If you transfer the same paywall to the new subscription model, you’ll have only one subscription entity split into three base plans: weekly, monthly, and annual. And then two of these plans will have additional offers: monthly plan will have a free trial offer, and the annual – offer with a free trial and a discount. So if you want to present the cohort of monthly users with a higher discount for the annual subscription, all you have to do is add another offer to the already existing base plan. It’s a really basic example, but it very well illustrates the working mechanism of the new model.
This approach should ease the developer’s headache of creating a new subscription entity each time they want to test a new offer, and make the testing process more flexible in general.
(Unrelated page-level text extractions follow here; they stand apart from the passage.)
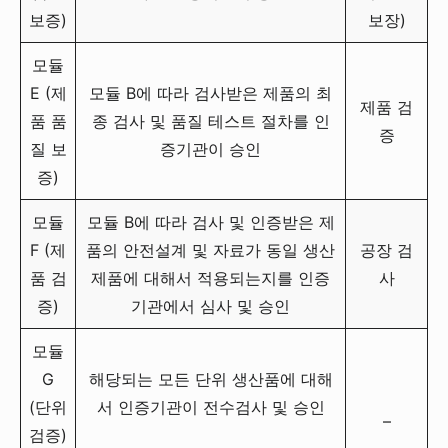
보증)
보장)
모듈
E (제
모듈 B에 따라 검사받은 제품의 최
제품 검
품 품
종 검사 및 품질 테스트 절차를 인
증
질 보
증기관이 승인
증)
모듈
모듈 B에 따라 검사 및 인증받은 제
F (제
품의 안전설계 및 자료가 동일 생산
공장 검
품 검
제품에 대해서 적용되는지를 인증
사
증)
기관에서 심사 및 승인
모듈
G
해당되는 모든 단위 생산품에 대해
(단위
서 인증기관이 전수검사 및 승인
–
검증)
In-app messaging is another interesting feature introduced by Google that’s supposed to help you retain your subscribers with the declined payment. With the help of the in-app messaging API, the users, whose payment gets declined, will see a message reminding them to update their payment info. According to Google, this approach showed 2x increase in user recovery, as well as growth in overall subscriber spend.
Subscription's backward compatibility
As of now, Google Play Console is already working with the new version of the subscription model, which means that all of the old subscriptions have been automatically converted to the new format. But don’t worry, they’re still working, as Google made them backward compatible. You can still view them in your console but they’re displayed with the new structure (subscription, base plans, offers). However, they were made read-only, which means you shouldn’t edit them, if you want everything to work fine. But you can still edit them on condition that you will no longer be able to configure or update it through the InAppProducts API.
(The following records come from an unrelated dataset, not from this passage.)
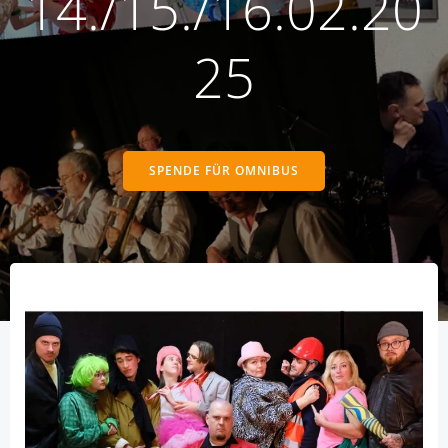
14./15./16.02.20
25
SPENDE FÜR OMNIBUS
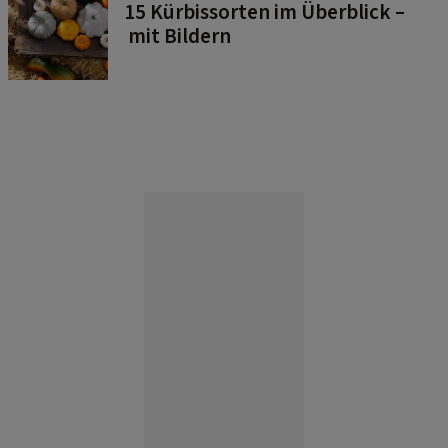
15 Kürbissorten im Überblick –
mit Bildern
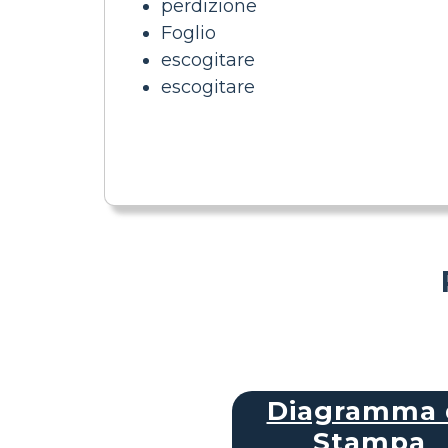
perdizione
Foglio
escogitare
escogitare
Diagramma 
Stampa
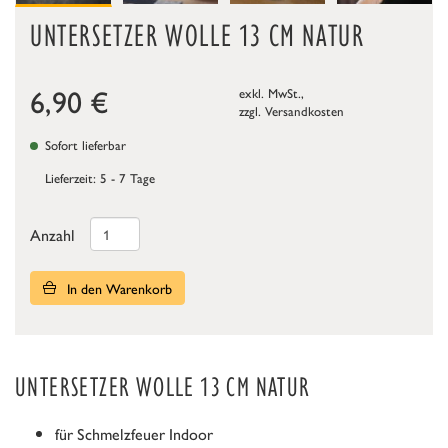
UNTERSETZER WOLLE 13 CM NATUR
6,90
€
exkl. MwSt.,
zzgl.
Versandkosten
Sofort lieferbar
Lieferzeit: 5 - 7 Tage
Anzahl
In den Warenkorb
UNTERSETZER WOLLE 13 CM NATUR
für Schmelzfeuer Indoor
Before editing your subscriptions in the Console, Google recommends you to update your backend integration to use the new Subscription Publishing endpoints, such as: monetization.subscriptions, monetization.subscriptions.baseplans, and monetization.subscriptions.offers. You can read more about this and other technical aspects of the May update in the official documentation.
Remarkable technical updates
Several notable changes has been made in the Play Billing Library 5 in terms of code, so let’s highlight them:
- SkuDetails class has been deprecated. Instead, Google suggests using ProductDetails that contains information about the subscription, its base plans and offers. You can find more details about the migration here.
- launchPriceChangeFlow has also been deprecated and will be removed in the future. Here’s more information on how to do without it.
- Added BillingClient.queryProductDetailsAsync() to replace BillingClient.querySkuDetailsAsync().
- The queryPurchases method has been removed.
- The setIsOfferPersonalized() method has been added. It’s required to show a personalized price for EU clients on the Google Billing purchase screen.
Is it important to upgrade ASAP?
While currently using the 4.0 version, we’re working towards implementing Google Play Billing Library 5.0 in our service. However, in our opinion, there’s no need to hurry in upgrading to the new version. All the subscriptions created with the previous version can still be easily accessed and function well in the backward-compatible mode. New subscriptions can also be created but they must include one base plan and one offer marked as backward-compatible. Other than that, we’re looking forward to switching to the new subscription model in the near future and providing you with more comfort and more room for experimenting.